[Records for processing]:

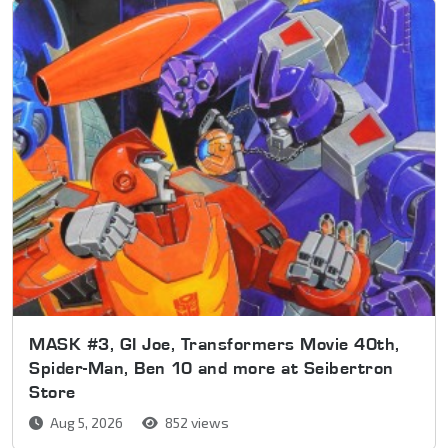
MASK #3, GI Joe, Transformers Movie 40th,
Spider-Man, Ben 10 and more at Seibertron
Store
Aug 5, 2026
852 views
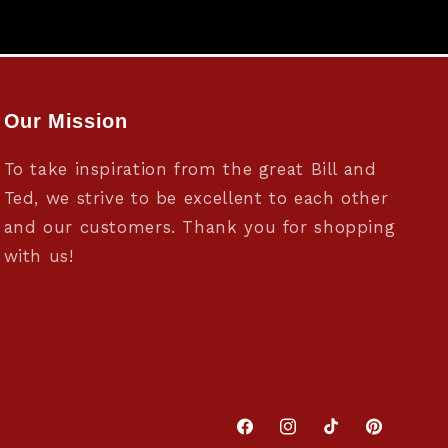
Our Mission
To take inspiration from the great Bill and
Ted, we strive to be excellent to each other
and our customers. Thank you for shopping
with us!
Facebook
Instagram
TikTok
Pinterest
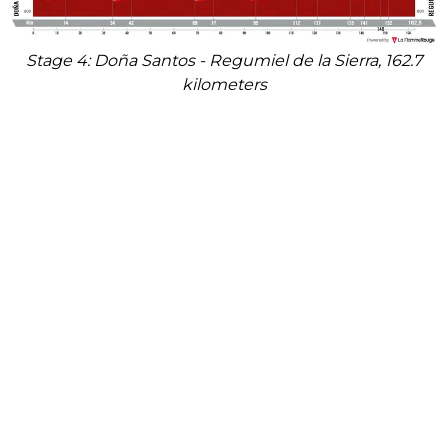
Stage 4: Doña Santos - Regumiel de la Sierra, 162.7
kilometers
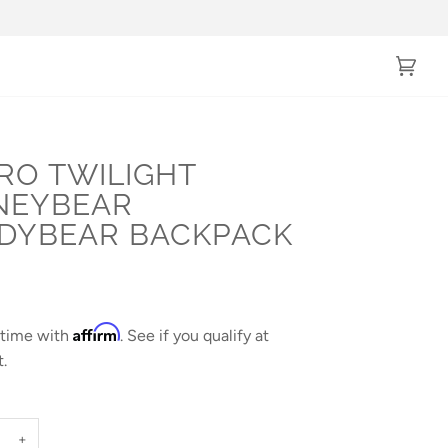
Cart
(0)
RO TWILIGHT
NEYBEAR
DYBEAR BACKPACK
Affirm
 time with
. See if you qualify at
.
+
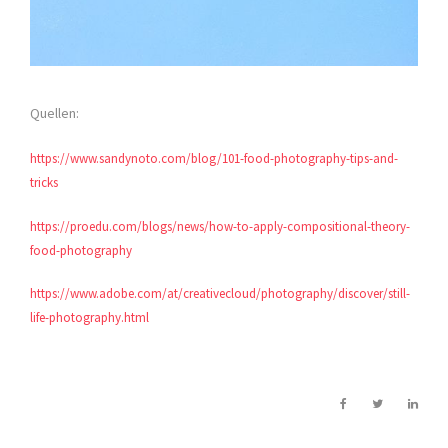
Quellen:
https://www.sandynoto.com/blog/101-food-photography-tips-and-
tricks
https://proedu.com/blogs/news/how-to-apply-compositional-theory-
food-photography
https://www.adobe.com/at/creativecloud/photography/discover/still-
life-photography.html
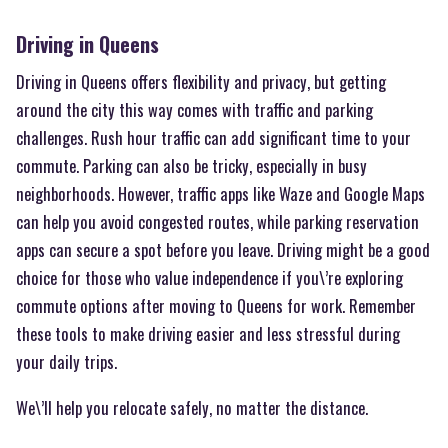
Driving in Queens
Driving in Queens offers flexibility and privacy, but getting
around the city this way comes with traffic and parking
challenges. Rush hour traffic can add significant time to your
commute. Parking can also be tricky, especially in busy
neighborhoods. However, traffic apps like Waze and Google Maps
can help you avoid congested routes, while parking reservation
apps can secure a spot before you leave. Driving might be a good
choice for those who value independence if you\’re exploring
commute options after moving to Queens for work. Remember
these tools to make driving easier and less stressful during
your daily trips.
We\’ll help you relocate safely, no matter the distance.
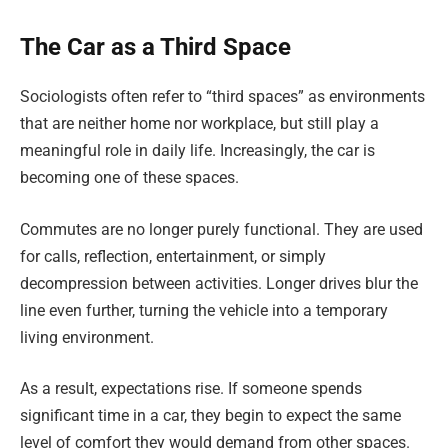
The Car as a Third Space
Sociologists often refer to “third spaces” as environments
that are neither home nor workplace, but still play a
meaningful role in daily life. Increasingly, the car is
becoming one of these spaces.
Commutes are no longer purely functional. They are used
for calls, reflection, entertainment, or simply
decompression between activities. Longer drives blur the
line even further, turning the vehicle into a temporary
living environment.
As a result, expectations rise. If someone spends
significant time in a car, they begin to expect the same
level of comfort they would demand from other spaces.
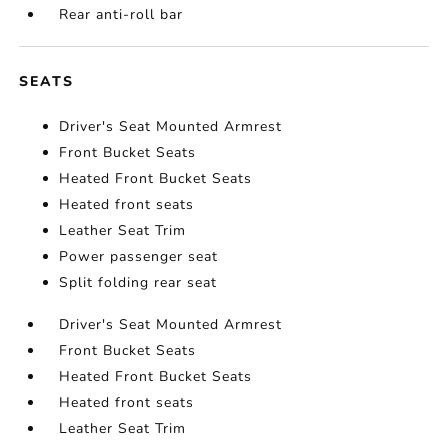
Rear anti-roll bar
SEATS
Driver's Seat Mounted Armrest
Front Bucket Seats
Heated Front Bucket Seats
Heated front seats
Leather Seat Trim
Power passenger seat
Split folding rear seat
Driver's Seat Mounted Armrest
Front Bucket Seats
Heated Front Bucket Seats
Heated front seats
Leather Seat Trim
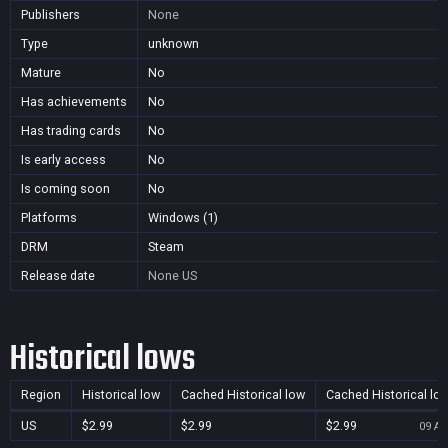
Publishers
None
Type
unknown
Mature
No
Has achievements
No
Has trading cards
No
Is early access
No
Is coming soon
No
Platforms
Windows (1)
DRM
Steam
Release date
None
US
Historical lows
Region
Historical low
Cached Historical low
Cached Historical lo
US
$2.99
$2.99
$2.99
09 Au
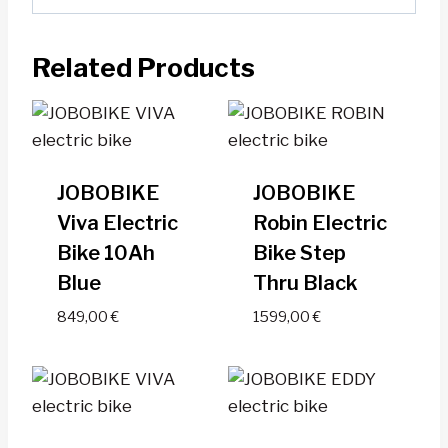
Related Products
JOBOBIKE
JOBOBIKE
Viva Electric
Robin Electric
Bike 10Ah
Bike Step
Blue
Thru Black
849,00
€
1599,00
€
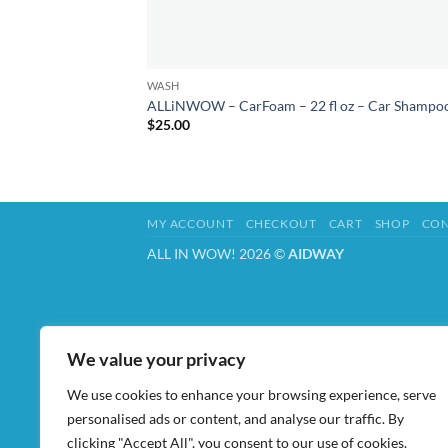
WASH
ALLiNWOW – CarFoam – 22 fl oz – Car Shampo
$
25.00
MY ACCOUNT
CHECKOUT
CART
SHOP
CON
ALL IN WOW! 2026 ©
AIDWAY
We value your privacy
We use cookies to enhance your browsing experience, serve
personalised ads or content, and analyse our traffic. By
clicking "Accept All", you consent to our use of cookies.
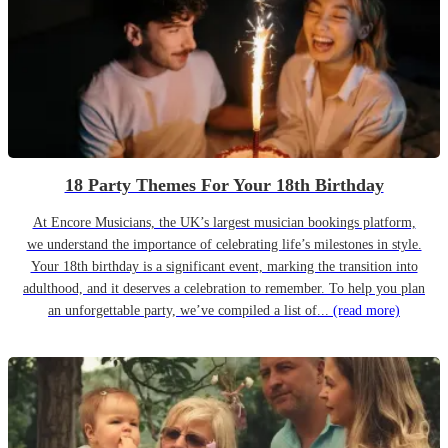
18 Party Themes For Your 18th Birthday
At Encore Musicians, the UK’s largest musician bookings platform,
we understand the importance of celebrating life’s milestones in style.
Your 18th birthday is a significant event, marking the transition into
adulthood, and it deserves a celebration to remember. To help you plan
an unforgettable party, we’ve compiled a list of...
(read more)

[Problem description]: Copy the listing in full and without alteration, omitting every picture.

[Expected answer]:
MASK #3, GI Joe, Transformers Movie 40th,
Spider-Man, Ben 10 and more at Seibertron
Store
Aug 5, 2026
852 views
Our Mission
To take inspiration from the great Bill and
Ted, we strive to be excellent to each other
and our customers. Thank you for shopping
with us!
Facebook
Instagram
TikTok
Pinterest
Stage 4: Doña Santos - Regumiel de la Sierra, 162.7
kilometers
Cart
(0)
RO TWILIGHT
NEYBEAR
DYBEAR BACKPACK
Affirm
 time with
. See if you qualify at
.
+
Quellen:
https://www.sandynoto.com/blog/101-food-photography-tips-and-
tricks
https://proedu.com/blogs/news/how-to-apply-compositional-theory-
food-photography
https://www.adobe.com/at/creativecloud/photography/discover/still-
life-photography.html
Driving in Queens
Driving in Queens offers flexibility and privacy, but getting
around the city this way comes with traffic and parking
challenges. Rush hour traffic can add significant time to your
commute. Parking can also be tricky, especially in busy
neighborhoods. However, traffic apps like Waze and Google Maps
can help you avoid congested routes, while parking reservation
apps can secure a spot before you leave. Driving might be a good
choice for those who value independence if you\’re exploring
commute options after moving to Queens for work. Remember
these tools to make driving easier and less stressful during
your daily trips.
We\’ll help you relocate safely, no matter the distance.
The Car as a Third Space
Sociologists often refer to “third spaces” as environments
that are neither home nor workplace, but still play a
meaningful role in daily life. Increasingly, the car is
becoming one of these spaces.
Commutes are no longer purely functional. They are used
for calls, reflection, entertainment, or simply
decompression between activities. Longer drives blur the
line even further, turning the vehicle into a temporary
living environment.
As a result, expectations rise. If someone spends
significant time in a car, they begin to expect the same
level of comfort they would demand from other spaces.
Rear anti-roll bar
SEATS
Driver's Seat Mounted Armrest
Front Bucket Seats
Heated Front Bucket Seats
Heated front seats
Leather Seat Trim
Power passenger seat
Split folding rear seat
Driver's Seat Mounted Armrest
Front Bucket Seats
Heated Front Bucket Seats
Heated front seats
Leather Seat Trim
Publishers
None
Type
unknown
Mature
No
Has achievements
No
Has trading cards
No
Is early access
No
Is coming soon
No
Platforms
Windows (1)
DRM
Steam
Release date
None
US
Historical lows
Region
Historical low
Cached Historical low
Cached Historical lo
US
$2.99
$2.99
$2.99
09 Au
Related Products
JOBOBIKE
JOBOBIKE
Viva Electric
Robin Electric
Bike 10Ah
Bike Step
Blue
Thru Black
849,00
€
1599,00
€
WASH
ALLiNWOW – CarFoam – 22 fl oz – Car Shampo
$
25.00
MY ACCOUNT
CHECKOUT
CART
SHOP
CON
ALL IN WOW! 2026 ©
AIDWAY
We value your privacy
We use cookies to enhance your browsing experience, serve
personalised ads or content, and analyse our traffic. By
clicking "Accept All", you consent to our use of cookies.
18 Party Themes For Your 18th Birthday
At Encore Musicians, the UK’s largest musician bookings platform,
we understand the importance of celebrating life’s milestones in style.
Your 18th birthday is a significant event, marking the transition into
adulthood, and it deserves a celebration to remember. To help you plan
an unforgettable party, we’ve compiled a list of...
(read more)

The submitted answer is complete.